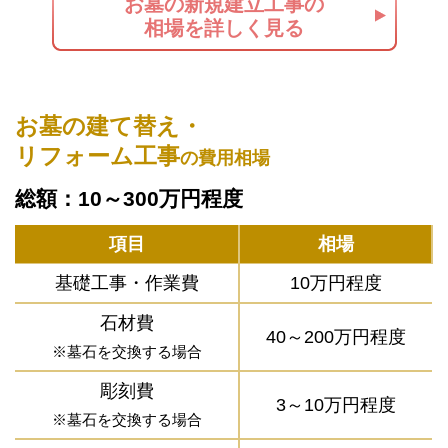
お墓の新規建立工事の
相場を詳しく見る
お墓の建て替え・
リフォーム工事
の費用相場
総額：10～300万円程度
項目
相場
基礎工事・作業費
10万円程度
石材費
40～200万円程度
※墓石を交換する場合
彫刻費
3～10万円程度
※墓石を交換する場合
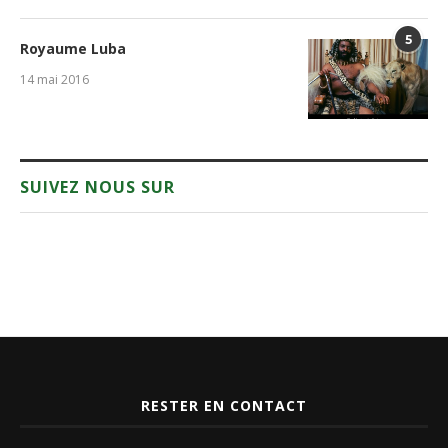
RESTER EN CONTACT
FACEBOOK
TWITTER
INSTAGRAM
PINTEREST
YOUTUBE
WHATSAPP
LES VISITES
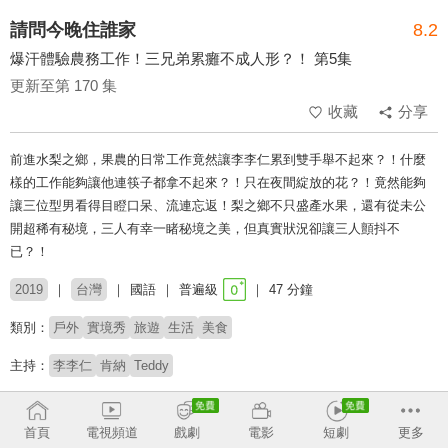
請問今晚住誰家
8.2
爆汗體驗農務工作！三兄弟累癱不成人形？！ 第5集
更新至第 170 集
收藏
分享
前進水梨之鄉，果農的日常工作竟然讓李李仁累到雙手舉不起來？！什麼
樣的工作能夠讓他連筷子都拿不起來？！只在夜間綻放的花？！竟然能夠
讓三位型男看得目瞪口呆、流連忘返！梨之鄉不只盛產水果，還有從未公
開超稀有秘境，三人有幸一睹秘境之美，但真實狀況卻讓三人顫抖不
已？！
2019
台灣
國語
普遍級
47 分鐘
類別：
戶外
實境秀
旅遊
生活
美食
主持：
李李仁
肯納
Teddy
# 美食探索
# 旅遊實境
# 戶外冒險
# 上山下海
# 打工換宿
首頁
電視頻道
戲劇
電影
短劇
更多
收回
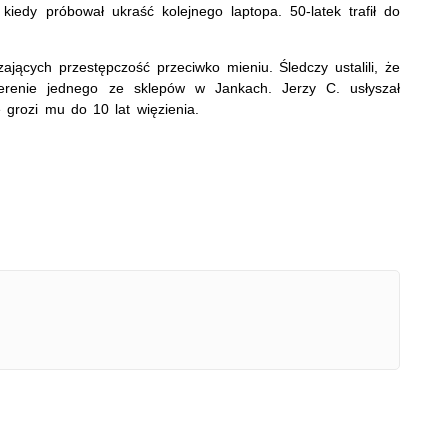
 kiedy próbował ukraść kolejnego laptopa. 50-latek trafił do
zających przestępczość przeciwko mieniu. Śledczy ustalili, że
renie jednego ze sklepów w Jankach. Jerzy C. usłyszał
 grozi mu do 10 lat więzienia.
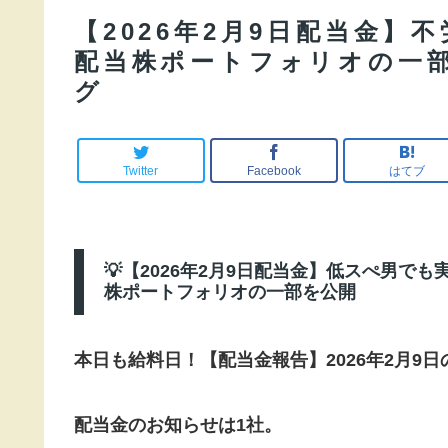
【2026年2月9日配当金】
配当株ポートフォリオの一
グ
Twitter
Facebook
はてブ
💡【2026年2月9日配当金】低スぺ男でも
株ポートフォリオの一部を公開
本日も給料日！【配当金報告】2026年2月9
配当金のお知らせは1社。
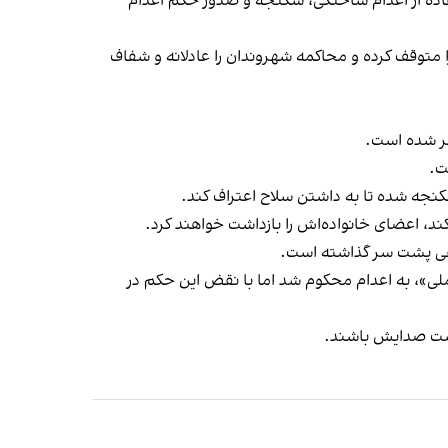
اده از اعدام ساختگی، شکنجه و صدور حکم اعدام
متوقف کرده و محاکمه‌ شهروندان را عادلانه و شفاف
شر شده است.
ت.
کنجه شده تا به داشتن سلاح اعتراف کند.
نکند، اعضای خانواده‌اش را بازداشت خواهند کرد.
ت ملی»، به اعدام محکوم شد اما با نقض این حکم در
واست صدایش باشند.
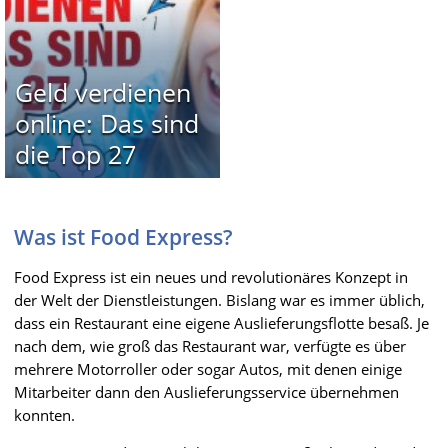
Geld verdienen
online: Das sind
die Top 27
Was ist Food Express?
Food Express ist ein neues und revolutionäres Konzept in
der Welt der Dienstleistungen. Bislang war es immer üblich,
dass ein Restaurant eine eigene Auslieferungsflotte besaß. Je
nach dem, wie groß das Restaurant war, verfügte es über
mehrere Motorroller oder sogar Autos, mit denen einige
Mitarbeiter dann den Auslieferungsservice übernehmen
konnten.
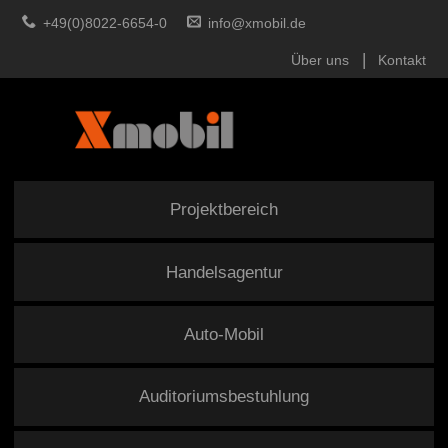
+49(0)8022-6654-0
info@xmobil.de
Über uns
Kontakt
Projektbereich
Handelsagentur
Auto-Mobil
Auditoriumsbestuhlung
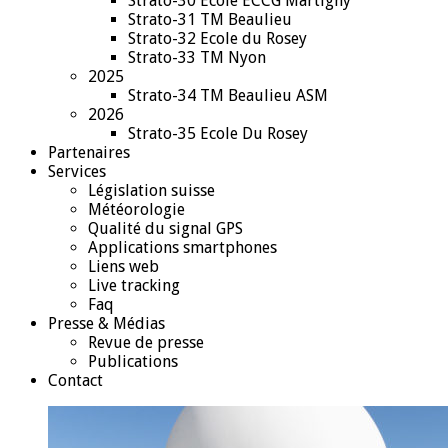
Strato-30 Ecole ECCG Martigny
Strato-31 TM Beaulieu
Strato-32 Ecole du Rosey
Strato-33 TM Nyon
2025
Strato-34 TM Beaulieu ASM
2026
Strato-35 Ecole Du Rosey
Partenaires
Services
Législation suisse
Météorologie
Qualité du signal GPS
Applications smartphones
Liens web
Live tracking
Faq
Presse & Médias
Revue de presse
Publications
Contact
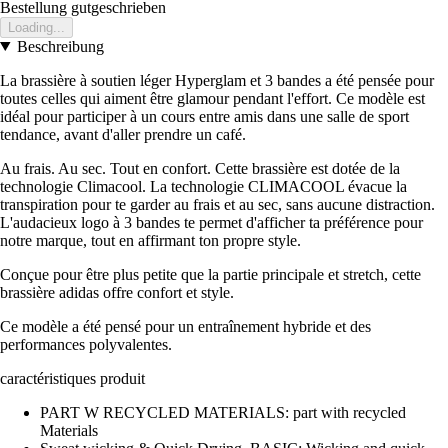
Bestellung gutgeschrieben
Loading...
Beschreibung
La brassière à soutien léger Hyperglam et 3 bandes a été pensée pour
toutes celles qui aiment être glamour pendant l'effort. Ce modèle est
idéal pour participer à un cours entre amis dans une salle de sport
tendance, avant d'aller prendre un café.
Au frais. Au sec. Tout en confort. Cette brassière est dotée de la
technologie Climacool. La technologie CLIMACOOL évacue la
transpiration pour te garder au frais et au sec, sans aucune distraction.
L'audacieux logo à 3 bandes te permet d'afficher ta préférence pour
notre marque, tout en affirmant ton propre style.
Conçue pour être plus petite que la partie principale et stretch, cette
brassière adidas offre confort et style.
Ce modèle a été pensé pour un entraînement hybride et des
performances polyvalentes.
caractéristiques produit
PART W RECYCLED MATERIALS: part with recycled
Materials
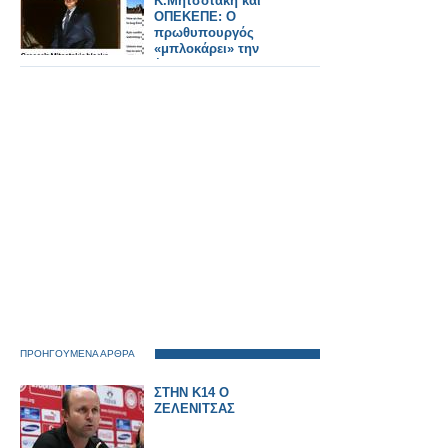
K.Μητσοτάκη και
ΟΠΕΚΕΠΕ: Ο
πρωθυπουργός
«μπλοκάρει» την
έρευνα για τους
υπουργούς του..
ΠΡΟΗΓΟΥΜΕΝΑ ΑΡΘΡΑ
ΣΤΗΝ Κ14 Ο
ΖΕΛΕΝΙΤΣΑΣ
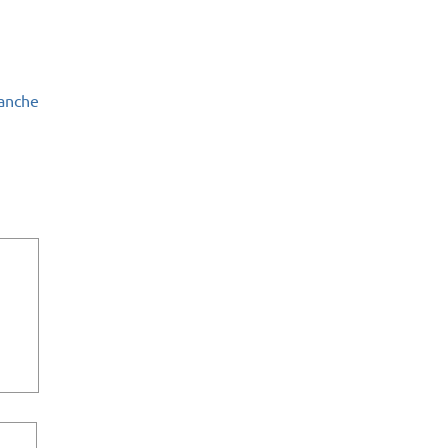
anche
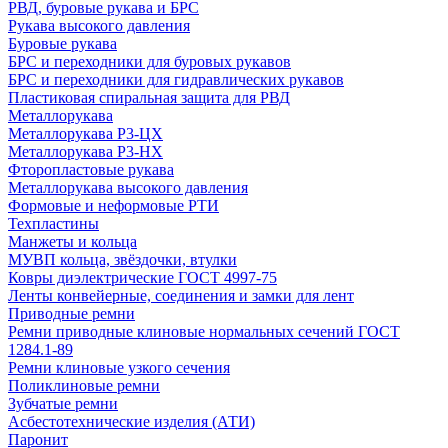
РВД, буровые рукава и БРС
Рукава высокого давления
Буровые рукава
БРС и переходники для буровых рукавов
БРС и переходники для гидравлических рукавов
Пластиковая спиральная защита для РВД
Металлорукава
Металлорукава Р3-ЦХ
Металлорукава Р3-НХ
Фторопластовые рукава
Металлорукава высокого давления
Формовые и неформовые РТИ
Техпластины
Манжеты и кольца
МУВП кольца, звёздочки, втулки
Ковры диэлектрические ГОСТ 4997-75
Ленты конвейерные, соединения и замки для лент
Приводные ремни
Ремни приводные клиновые нормальных сечений ГОСТ
1284.1-89
Ремни клиновые узкого сечения
Поликлиновые ремни
Зубчатые ремни
Асбестотехнические изделия (АТИ)
Паронит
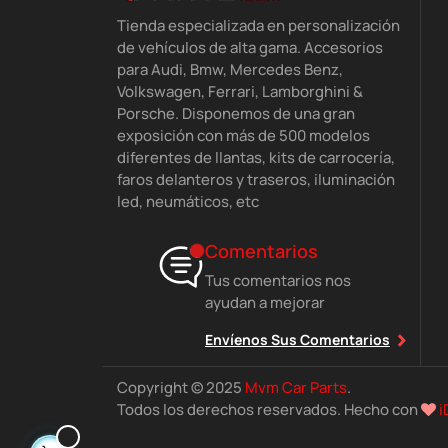
Tienda especializada en personalización
de vehículos de alta gama. Accesorios
para Audi, Bmw, Mercedes Benz,
Volkswagen, Ferrari, Lamborghini &
Porsche. Disponemos de una gran
exposición con más de 500 modelos
diferentes de llantas, kits de carrocería,
faros delanteros y traseros, iluminación
led, neumáticos, etc
Comentarios
Tus comentarios nos
ayudan a mejorar
Envíenos Sus Comentarios
Copyright © 2025
Mvm Car Parts
.
Todos los derechos reservados. Hecho con
i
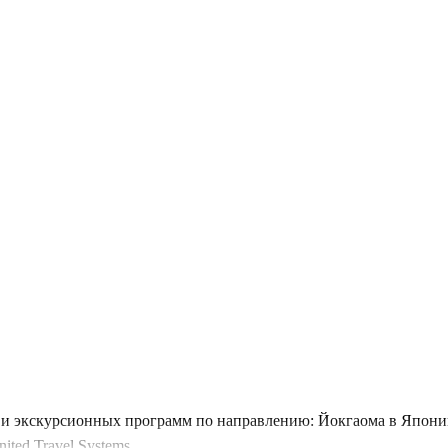
и экскурсионных программ по направлению: Йокгаома в Японии
ted Travel Systems.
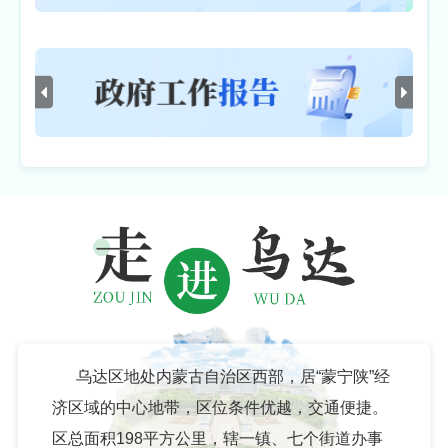
乌达区地处内蒙古自治区西部，居“蒙宁陕”经
济区域的中心地带，区位条件优越，交通便捷。
区总面积198平方公里，辖一镇、七个街道办事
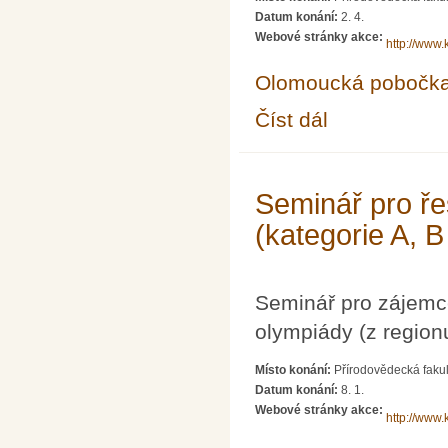
Datum konání:
2. 4.
Webové stránky akce:
http://www.
Olomoucká pobočk
Číst dál
Seminář pro řešitele 
Seminář pro ře
(kategorie A, B
Seminář pro zájemc
olympiády (z region
Místo konání:
Přírodovědecká fakul
Datum konání:
8. 1.
Webové stránky akce:
http://www.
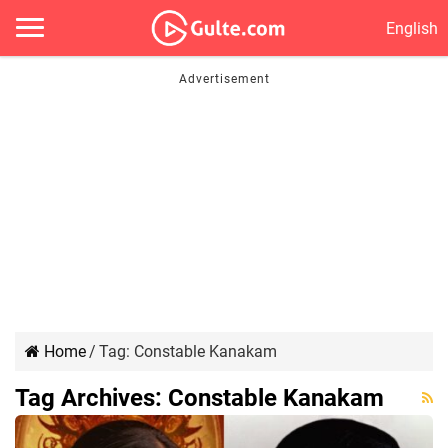
English
Home
/
Tag:
Constable Kanakam
Tag Archives:
Constable Kanakam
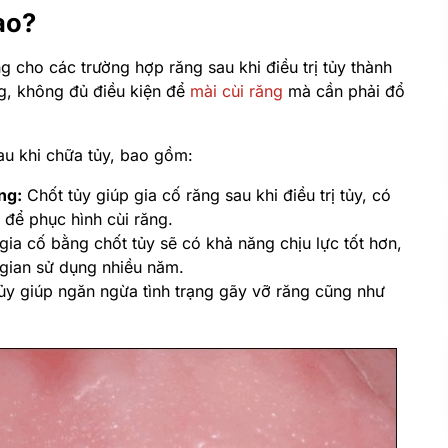
ào?
 cho các trường hợp răng sau khi điều trị tủy thành
ng, không đủ điều kiện để
mài cùi răng
mà cần phải đổ
au khi chữa tủy, bao gồm:
ng:
Chốt tủy giúp gia cố răng sau khi điều trị tủy, có
m để phục hình cùi răng.
ia cố bằng chốt tủy sẽ có khả năng chịu lực tốt hơn,
 gian sử dụng nhiều năm.
ủy giúp ngăn ngừa tình trạng gãy vỡ răng cũng như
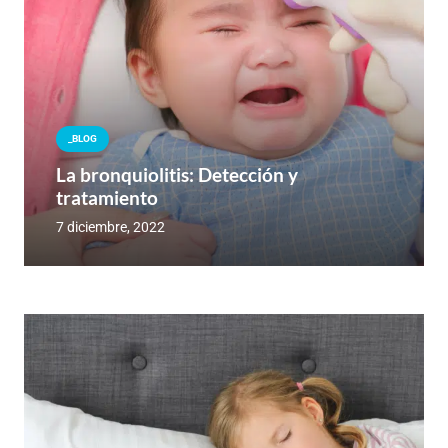
_BLOG
La bronquiolitis: Detección y
tratamiento
7 diciembre, 2022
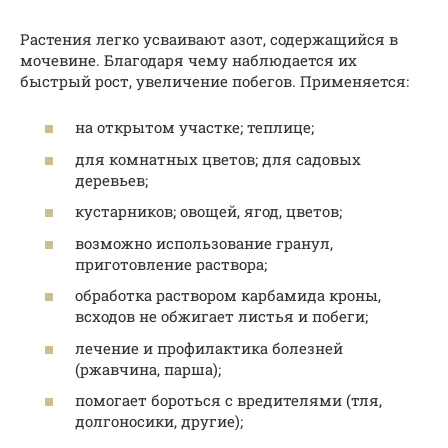
Растения легко усваивают азот, содержащийся в
мочевине. Благодаря чему наблюдается их
быстрый рост, увеличение побегов. Применяется:
на открытом участке; теплице;
для комнатных цветов; для садовых
деревьев;
кустарников; овощей, ягод, цветов;
возможно использование гранул,
приготовление раствора;
обработка раствором карбамида кроны,
всходов не обжигает листья и побеги;
лечение и профилактика болезней
(ржавчина, парша);
помогает бороться с вредителями (тля,
долгоносики, другие);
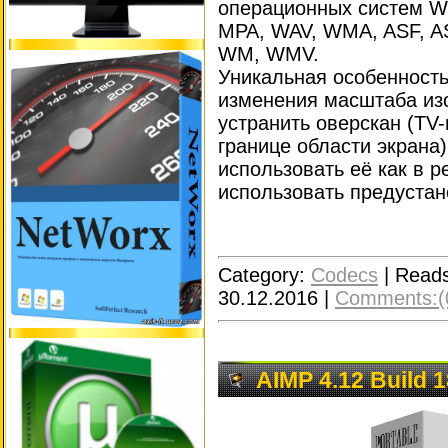
операционных систем W
MPA, WAV, WMA, ASF, A
WM, WMV.
Уникальная особенность
изменения масштаба из
устранить оверскан (TV
границе области экрана)
использовать её как в р
использовать предустан
Category:
Codecs
|
Reads
30.12.2016
|
Comments:(
AIMP 4.12 Build 1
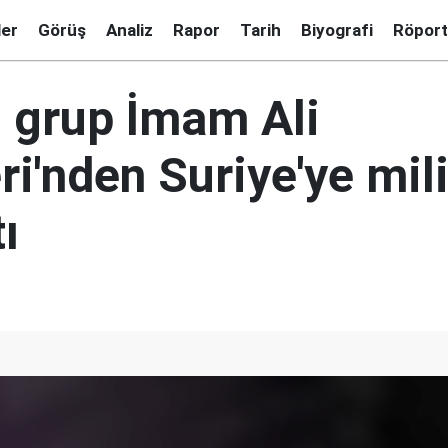
ler
Görüş
Analiz
Rapor
Tarih
Biyografi
Röport
ii grup İmam Ali
ri'nden Suriye'ye mil
ı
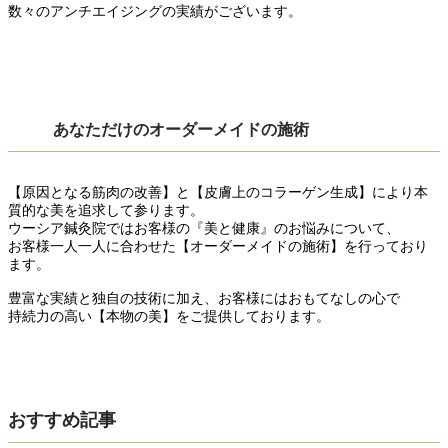
数々のアンチエイジングの実績がございます。
あなただけのオーダーメイドの施術
【原因となる筋肉の改善】と【皮膚上のコラーゲン生成】により本
質的な美を追求して参ります。
ウーシア鍼灸院ではお客様の『美と健康』のお悩みについて、
お客様一人一人に合わせた【オーダーメイドの施術】を行っており
ます。
豊富な実績と独自の技術に加え、お客様にはおもてなしの心で
持続力の高い【本物の美】をご提供しております。
おすすめ記事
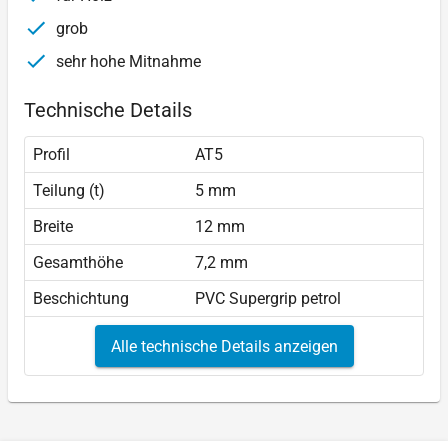
grob
sehr hohe Mitnahme
Technische Details
Profil
AT5
Teilung (t)
5 mm
Breite
12 mm
Gesamthöhe
7,2 mm
Beschichtung
PVC Supergrip petrol
Alle technische Details anzeigen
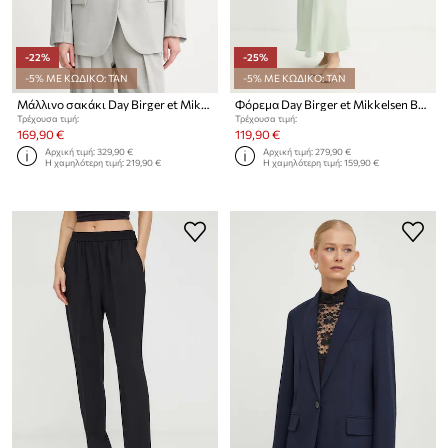
-22%
-25%
-5% ΜΕ ΚΩΔΙΚΟ: TAN
-5% ΜΕ ΚΩΔΙΚΟ: TAN
Μάλλινο σακάκι Day Birger et Mikkelsen Armand
Φόρεμα Day Birger et Mikkelsen Brielle
Τρέχουσα τιμή:
Τρέχουσα τιμή:
169,90 €
119,90 €
Αρχική τιμή:
329,90 €
Αρχική τιμή:
279,90 €
Η χαμηλότερη τιμή:
219,90 €
Η χαμηλότερη τιμή:
159,90 €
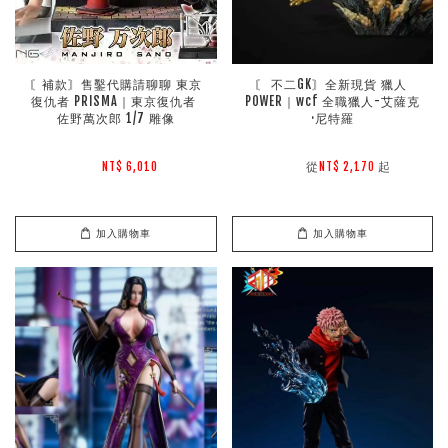
〘補款〙售鑿代購請聊聊 東京
〘 不二GK〙全新現貨 獵人 
復仇者 PRISMA｜東京復仇者 
POWER｜wcf 全職獵人-艾薩克
佐野萬次郎 1/7 雕像
·尼特羅
        從
起

NT$ 6,010 
NT$ 2,170 
加入購物車
加入購物車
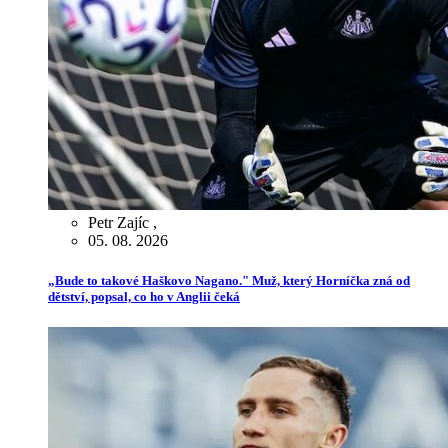
Petr Zajíc
,
05. 08. 2026
„Bude to takové Haškovo Nagano." Muž, který Horníčka zná od
dětství, popsal, co ho v Anglii čeká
------------------------------------------------------------
All that belongs in the answer is the run of lines above from the line containing "БРС и переходники для буровых рукавов" through the line containing "Приводные ремни", exactly as written.

Exercise response:
БРС и переходники для буровых рукавов
БРС и переходники для гидравлических рукавов
Пластиковая спиральная защита для РВД
Металлорукава
Металлорукава Р3-ЦХ
Металлорукава Р3-НХ
Фторопластовые рукава
Металлорукава высокого давления
Формовые и неформовые РТИ
Техпластины
Манжеты и кольца
МУВП кольца, звёздочки, втулки
Ковры диэлектрические ГОСТ 4997-75
Ленты конвейерные, соединения и замки для лент
Приводные ремни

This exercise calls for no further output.